Perhaps the most interesting thing about Colonel Redl, the second film of director István Szabó’s trilogy about 20th-century Central Europe, is that it demonstrates some of the consequences of telling a story centered on an unattractive character. Redl (Klaus Maria Brandauer) was one of the most notorious traitors in European history who sold Austro-Hungarian military secrets to the Russians, with disastrous consequences when World War I broke out. The film does not deny Redl’s guilt, but Szabó has chosen to show him not as the self-indulgent sybarite he apparently was, but as an idealist who betrays his country only after he realizes that he is the only one who gives a damn about it.
Is it possible to make an audience care about a snooping, ruthless cop hoist on his own petard? Szabó skirts that question by depicting Redl as a self-hating victim of a system to which he is slavishly devoted, but which is ready to dispose of him as soon as necessary. He resorts to treason only when his personal world is collapsing around him. Redl’s betrayal is shown as a single action that occurs when he gives into his homosexuality in despair, not as a habit born of the love of luxury and social distinction. Instead of being blackmailed, he deliberately gives away military secrets without profiting from the action in a literal acte gratuit. Even more dubiously, he is not maneuvered into the betrayal by the Russians, but by the machinations of the heir presumptive, Archduke Franz Ferdinand (Armin Mueller-Stahl).
Imagine attributing Benedict Arnold’s treason to a principled opposition to slavery for a sense of the distortions involved. In order to make it possible for the spectator to “identify” with the protagonist for well over two hours, Redl has to be cleaned up quite a bit. In blaming the political and social conditions of a rotting society for his behavior, the film throws a light on the dark underbelly of fin-de-siècle Vienna, but it also nearly exonerates a disreputable character in the name of telling a good story.
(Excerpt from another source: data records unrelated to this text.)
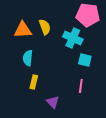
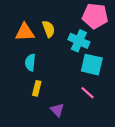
cyan square: (85, 60) -> (92, 65), size x1.5
pink line: (81, 86) -> (88, 93), turned -56

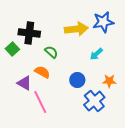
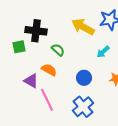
yellow arrow: (76, 29) -> (83, 27), turned -145
green square: (12, 49) -> (19, 47), turned 32
blue cross: (94, 101) -> (83, 107), moved

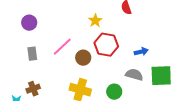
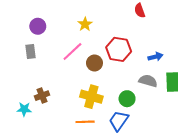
yellow star: (95, 21) -> (85, 24), moved
gray rectangle: (32, 54) -> (30, 51), moved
That effort to make an unimaginative wretch sympathetic inadvertently raises the issue of how any film shapes the characters and actions in the name of entertainment. Ironically, this very literary, narrative- and character-centered film raises a fundamental formal question. Just how much distortion is acceptable to produce the pleasure of watching a story unfold? It is unlikely that Szabó intended to expose the corrupting power of narrative, but by making Redl the worm into Redl the distraught victim played by a major star, he takes poetic license a touch far. Certainly, Szabó gives the audience the wet handkerchiefs they’ve come to expect. It is the ethical validity of those expectations and the questionable audience-artist relationships to result from them that is the real issue. That all are willing participants does not make the lie true, just mutually opportunistic.